尚泰站在城墙上,数了三遍。
六艘。不是三艘了,是六艘。三艘黑船变成了六艘,一字排开在那霸港外的海面上,像六颗黑色的牙齿,咬住了港口的咽喉。他放下望远镜,镜筒里还有范德贝克那艘船燃烧时的焦痕,镜片换过了,但铜壳上的烟熏痕迹擦不掉,黑黢黢的,像一道疤。
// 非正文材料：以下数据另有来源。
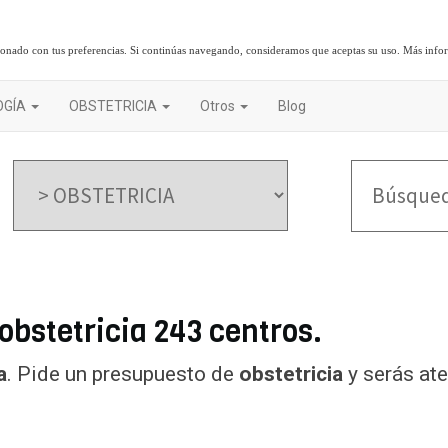
cionado con tus preferencias. Si continúas navegando, consideramos que aceptas su uso.
Más info
OGÍA
OBSTETRICIA
Otros
Blog
 obstetricia 243 centros.
a
. Pide un presupuesto de
obstetricia
y serás at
向元乔站在他身后,拐杖在城墙上笃笃地响。风很大,吹得他花白的头发往后飘,像一面褪了色的旗。他的手握着“不屈”折扇,扇面没有打开,就那么握着,手指冻得发红,骨节凸出,像冬天的枯枝。
“王上,萨摩增兵了。”
“我知道。六艘。”
“不只是船。臣听说,萨摩在奄美大岛也集结了兵力。不是几百人,是上千人。”
尚泰没有回头。他看着海面上那些黑船,看了很久。太阳从东边升起来,阳光照在船身上,黑色的铁甲泛着冷光,像六条浮在水面上的鲨鱼,在等猎物流干最后一滴血。
鹿儿岛城,议事厅。
家臣们跪坐成两排,有人低着头,有人皱着眉头,有人在互相交换眼神。
“诸位,不能再等了。”
他从袖子里抽出一份文书,展开,放在桌上。文书上密密麻麻写满了字,标题只有四个字——“琉球处分案”。
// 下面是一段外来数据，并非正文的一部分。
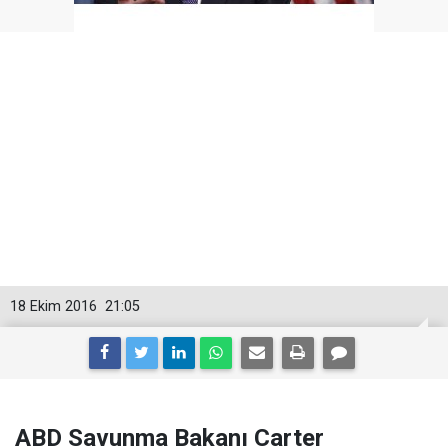
18 Ekim 2016
21:05
ABD Savunma Bakanı Carter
“从萨摩第一次给琉球最后通牒,到现在,快两年了。两年,琉球国王没有低头。清国没有来救。美国人没有来。荷兰人也没有来。我们还在等什么?”
“大人,幕府那边还没有批准。擅自行动,万一幕府问责……”
“问责?”他冷笑了一声,“等幕府批准,琉球早就饿死一半人了。到时候我们拿什么给幕府?一座空岛?”
“岛津大人,老臣不是反对。老臣只是担心——废了琉球国,改成冲绳县,清国会怎么反应?”
岛津忠教的手指在地图上敲了一下,敲在琉球和福建之间那片蓝色的海面上。
“清国?清国连自己的港口都守不住,还有心思管琉球?太平军在江南闹了十年,洋人在广州、在天津、在北京,到处都有他们的兵。清国现在就是一只被人拔了牙的老虎,看着吓人,咬不了人。”
他站起来,走到墙边,指着墙上挂着的一幅更大的地图。那是东亚全图,清国、日本、琉球、朝鲜,全在上面。琉球在图的右下角,一个小小的点,不仔细看都找不到。
“琉球的位置太重要了。谁占了琉球,谁就控制了东海。如果让清国占了,日本的门户就开了。如果让西洋人占了,整个东亚的海路都会被他们掐住。萨摩不是在为自己做这件事,是在为日本做。”
议事厅里安静了下来。家臣们互相看了看,有人点了点头,有人还是皱着眉头,但没有人再说话了。
岛津忠教转过身,看着他们。
“秋天之前,完成琉球处分。这是我的决定。谁有异议,现在说。”
没有人说话。
岛津忠教把地图卷起来,塞进袖子里,走出了议事厅。
首里城,御书房。
蜡烛已经用完了,尚泰坐在黑暗里,只有窗外的月光照进来。他的脸在月光里显得很白,白得像纸,像那封他写给岛津忠教的信,像父亲临终前那张没有血色的脸。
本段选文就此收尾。